Sorting files in C

Question

I am trying to write a program which opens up a text file, reads from the file, changes upper case to lower case, and then counts how many times that word has occurred in the file and prints results into a new text file.

My code so far is as follows:

#include <stdio.h>
#include <stdlib.h>
#include <conio.h>
#include <ctype.h>
#include <string.h>

int main()
{

    FILE *fileIN;
    FILE *fileOUT;
    char str[255];
    char c;
    int i = 0;

    fileIN = fopen ("input.txt", "r");
    fileOUT = fopen ("output.txt", "w");

    if (fileIN == NULL || fileOUT == NULL)
    {
        printf("Error opening files\n");
    }

    else
    {
        while(! feof(fileIN)) //reading and writing loop
        {
            fscanf(fileIN, "%s", str); //reading file


            i = 0;
            c = str[i];
            if (isupper(c)) //changing any upper case to lower case
            {
                c =(tolower(c));
                str[i] = putchar(c);
            }

            printf("%s ", str); //printing output

                            fprintf(fileOUT, "%s\n", str); //printing into file
        }




        fclose(fileIN);
        fclose(fileOUT);
    }
    getch();
}

the input.txt file contains the following "The rain in Spain falls mainly in the plane" Don't ask why.
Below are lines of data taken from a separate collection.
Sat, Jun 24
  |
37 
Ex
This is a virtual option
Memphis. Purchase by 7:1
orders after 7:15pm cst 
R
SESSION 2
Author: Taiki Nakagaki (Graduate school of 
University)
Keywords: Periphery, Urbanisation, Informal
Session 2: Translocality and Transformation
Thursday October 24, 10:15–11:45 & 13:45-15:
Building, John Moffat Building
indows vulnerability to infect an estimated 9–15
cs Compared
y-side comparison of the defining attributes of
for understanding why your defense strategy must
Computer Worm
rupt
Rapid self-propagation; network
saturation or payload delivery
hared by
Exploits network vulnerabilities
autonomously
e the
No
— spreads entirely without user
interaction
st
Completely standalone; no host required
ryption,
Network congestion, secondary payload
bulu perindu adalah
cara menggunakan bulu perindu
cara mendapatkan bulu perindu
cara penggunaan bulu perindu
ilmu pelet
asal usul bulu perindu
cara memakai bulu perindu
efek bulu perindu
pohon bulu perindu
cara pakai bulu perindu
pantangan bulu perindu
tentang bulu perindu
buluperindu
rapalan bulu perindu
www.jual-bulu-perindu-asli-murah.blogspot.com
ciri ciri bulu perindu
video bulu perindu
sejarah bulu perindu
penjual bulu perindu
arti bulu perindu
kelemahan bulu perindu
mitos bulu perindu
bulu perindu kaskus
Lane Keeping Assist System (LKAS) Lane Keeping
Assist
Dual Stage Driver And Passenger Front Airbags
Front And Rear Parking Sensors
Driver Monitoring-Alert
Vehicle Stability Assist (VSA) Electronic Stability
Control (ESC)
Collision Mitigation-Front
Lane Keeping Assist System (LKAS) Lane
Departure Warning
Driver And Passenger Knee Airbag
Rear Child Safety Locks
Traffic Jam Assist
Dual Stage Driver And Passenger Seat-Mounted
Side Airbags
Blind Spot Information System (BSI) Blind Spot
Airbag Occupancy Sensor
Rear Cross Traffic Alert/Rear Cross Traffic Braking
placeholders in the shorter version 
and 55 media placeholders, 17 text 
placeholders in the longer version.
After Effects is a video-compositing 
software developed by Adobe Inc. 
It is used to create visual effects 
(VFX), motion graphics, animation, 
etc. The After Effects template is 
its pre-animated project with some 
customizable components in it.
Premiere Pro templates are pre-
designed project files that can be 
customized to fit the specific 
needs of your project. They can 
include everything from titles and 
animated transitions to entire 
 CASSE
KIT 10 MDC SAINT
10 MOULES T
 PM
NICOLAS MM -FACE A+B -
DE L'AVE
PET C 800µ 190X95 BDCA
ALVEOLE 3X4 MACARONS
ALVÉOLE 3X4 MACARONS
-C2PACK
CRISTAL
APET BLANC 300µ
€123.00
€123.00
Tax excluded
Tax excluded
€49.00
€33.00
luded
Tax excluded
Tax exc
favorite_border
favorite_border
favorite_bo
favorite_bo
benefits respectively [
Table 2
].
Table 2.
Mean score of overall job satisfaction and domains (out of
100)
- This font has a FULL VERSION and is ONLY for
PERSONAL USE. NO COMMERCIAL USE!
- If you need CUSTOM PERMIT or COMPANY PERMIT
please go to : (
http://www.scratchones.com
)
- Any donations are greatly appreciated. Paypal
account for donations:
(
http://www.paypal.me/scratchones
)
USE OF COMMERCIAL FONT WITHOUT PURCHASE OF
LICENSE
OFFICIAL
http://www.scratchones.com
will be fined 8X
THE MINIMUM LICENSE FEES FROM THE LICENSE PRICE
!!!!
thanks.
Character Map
After the running of the program as is the output would look like: the rain in spain falls mainly in the plane

I have managed to lower case the upper case words. I am now having trouble understanding how I would count the occurrences of each word. eg in the output I would want it to say "the 2" meaning 2 had appeared, this would also mean that i do not want any more "the" to be stored in that file.

I am thinking strcmp and strcpy but unsure how to use those the way i want.

Help would be much appreciated

(Sorry if formatting bad)

If you're don't care about performance, you could brute-force the count (build a list of char-pointers to dynamically allocated copies of the words, searching for each before adding to the list and updating a counter if found, otherwise add it with an initial count of 1. You could further improve the performance by binary-insertion-sorting the list as you build it if you had time. But I wouldn't go that mile unless (a) you know you will be handling large files (many hundreds into thousands of words), and (b) you get the basic algorithm down *first*. — WhozCraig, Apr 04 '13 at 23:45
You are using `feof` incorrectly: http://stackoverflow.com/questions/5431941/while-feof-file-is-always-wrong — William Pursell, Apr 04 '13 at 23:54
I am using it as demonstrated by my teachers and powerpoints we have been given, and I have not come across the error that the question you have linked is outlining. — TheAngryBr1t, Apr 05 '13 at 00:09
With all due respect, assuming professorial infallibility when it comes to software engineering is going to hurt like salt in an open wound upon exiting academia. You have here, at *your* disposal, literally thousands of engineers, some of which I will *guarantee* you have forgotten more about the language and its standards, the standard libraries, and the behaviors of both than most instructors will ever know. By all means question what you read here and what you hear there. But don't turn a blind eye to either. — WhozCraig, Apr 05 '13 at 01:05
I am not saying that he is not wrong, I am just saying I have not come across this problem yet and until I do I am not going to worry about it, especially seeing im only 8 weeks into my course. — TheAngryBr1t, Apr 05 '13 at 07:18
Then ask yourself why the `while(!feof())` loop iterates the loop body once for an empty file. — Jens, Apr 05 '13 at 10:58

score 1 · Accepted Answer · edited May 23 '17 at 12:16

You may want to create a hash table with the words as keys and frequencies as values.

Sketch ideas:

recognize words, i.e. alphanumeric string separated by white space, try using strtok()
for each word
- search for the word in the hash table based dictionary
  - if found: increment the frequency
  - if not found: insert a new entry in the dictionary as (word, 1)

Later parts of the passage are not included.